The Bristol Cable blog post, by Lorna Stephenson, 7 July 2017: Chronic fatigue syndrome, Bristol University, and controversial science,
Trials on certain treatments of chronic fatigue syndrome, or ME, have pitted patients against researchers, and scientists against scientists – amid furious clashes on the validity of landmark studies into the condition.
Can chronic fatigue syndrome (CFS), also known as ME, be treated with exercise and talking therapies? It’s a question that splits the scientific and patient advocacy communities, and has become the basis of an intense international dispute.
Scientists researching the treatments claim they’ve been subjected to harassment and abuse, including death threats. But critics say evidence for these behavioural treatments doesn’t stand up to scientific scrutiny, and that pursuing such lines of inquiry runs counter to mounting evidence that CFS is biological, not psychological.

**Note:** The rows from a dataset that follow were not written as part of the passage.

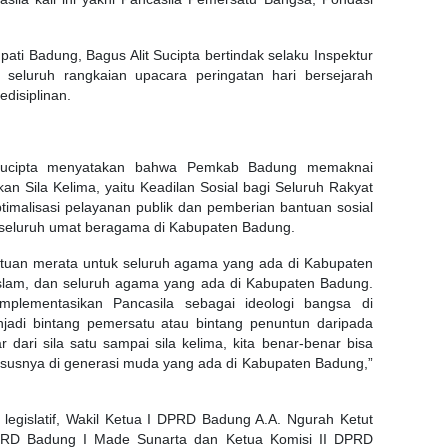
ati Badung, Bagus Alit Sucipta bertindak selaku Inspektur
 seluruh rangkaian upacara peringatan hari bersejarah
edisiplinan.
 Sucipta menyatakan bahwa Pemkab Badung memaknai
n Sila Kelima, yaitu Keadilan Sosial bagi Seluruh Rakyat
timalisasi pelayanan publik dan pemberian bantuan sosial
 seluruh umat beragama di Kabupaten Badung.
ntuan merata untuk seluruh agama yang ada di Kabupaten
slam, dan seluruh agama yang ada di Kabupaten Badung.
mplementasikan Pancasila sebagai ideologi bangsa di
jadi bintang pemersatu atau bintang penuntun daripada
 dari sila satu sampai sila kelima, kita benar-benar bisa
hususnya di generasi muda yang ada di Kabupaten Badung,”
an legislatif, Wakil Ketua I DPRD Badung A.A. Ngurah Ketut
DPRD Badung I Made Sunarta dan Ketua Komisi II DPRD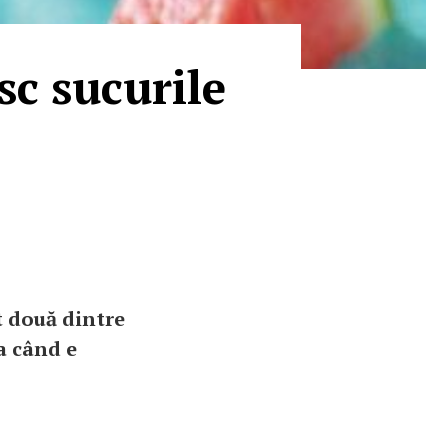
sc sucurile
t două dintre
a când e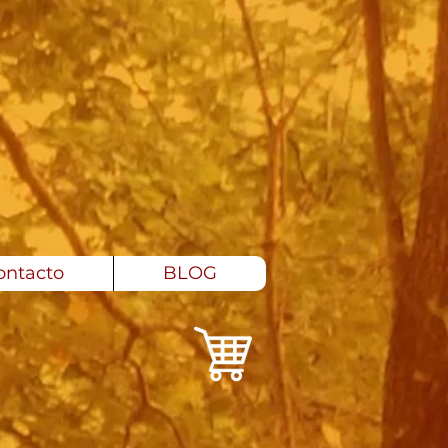
ontacto
BLOG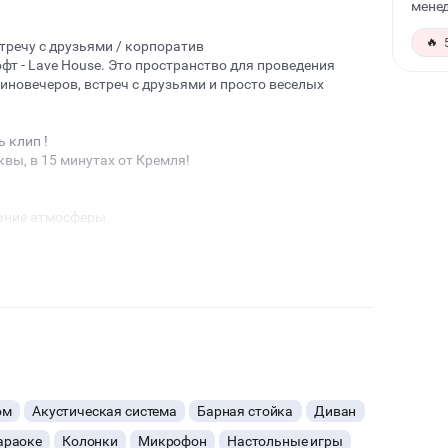
менед
🔥
стречу с друзьями / корпоратив
т - Lave House. Это пространство для проведения
иновечеров, встреч с друзьями и просто веселых
 клип !
вы, в 15 минутах от Кремля!
дание атмосферы
как для дискотек, так и для банкета !
ом
Акустическая система
Барная стойка
Диван
рные пакеты/бумажные полотенца!
араоке
Колонки
Микрофон
Настольные игры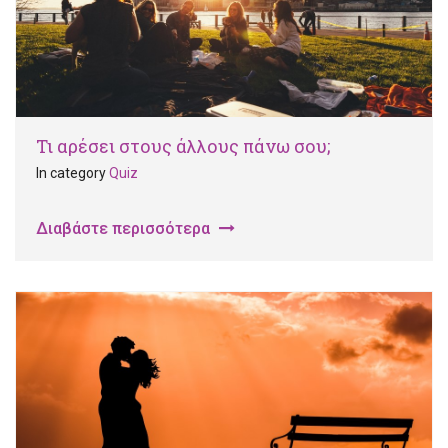
Τι αρέσει στους άλλους πάνω σου;
In category
Quiz
Διαβάστε περισσότερα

Bristol University is at the centre of these controversies thanks to ongoing trials into exercise and talking therapies for teenagers with CFS, which is characterised by debilitating long-term fatigue that’s worse after exertion, plus symptoms such as chronic pain. The illness can last months or years and in severe cases leaves people bed-bound and even tube fed. CFS has also baffled scientists as to its causes and the biological markers that characterise it – and there’s no drug treatment for it, only medications that can help manage symptoms.
Bristol University’s current research, a trial known as FITNET-NHS, focuses on the efficacy of delivering cognitive behavioural therapy (CBT – a talking therapy) via the internet. Another trial, MAGENTA, recently looked at the outcomes of graded exercise therapy (GET), an approach via which patients follow a regime of gradually increased activity.
Despite the fact that the Bristol trials have got ethics approval, they’ve thrust the university into the spotlight of a worldwide controversy. Opponents, who include scientists and CFS advocacy groups as well as people with CFS, say GET and CBT treatments are harmful, have been tried before to no meaningful effect, and are only being pursued to protect the reputations of researchers and others in the medical science establishment who continue to study them despite them being debunked by a previous, flawed, trial.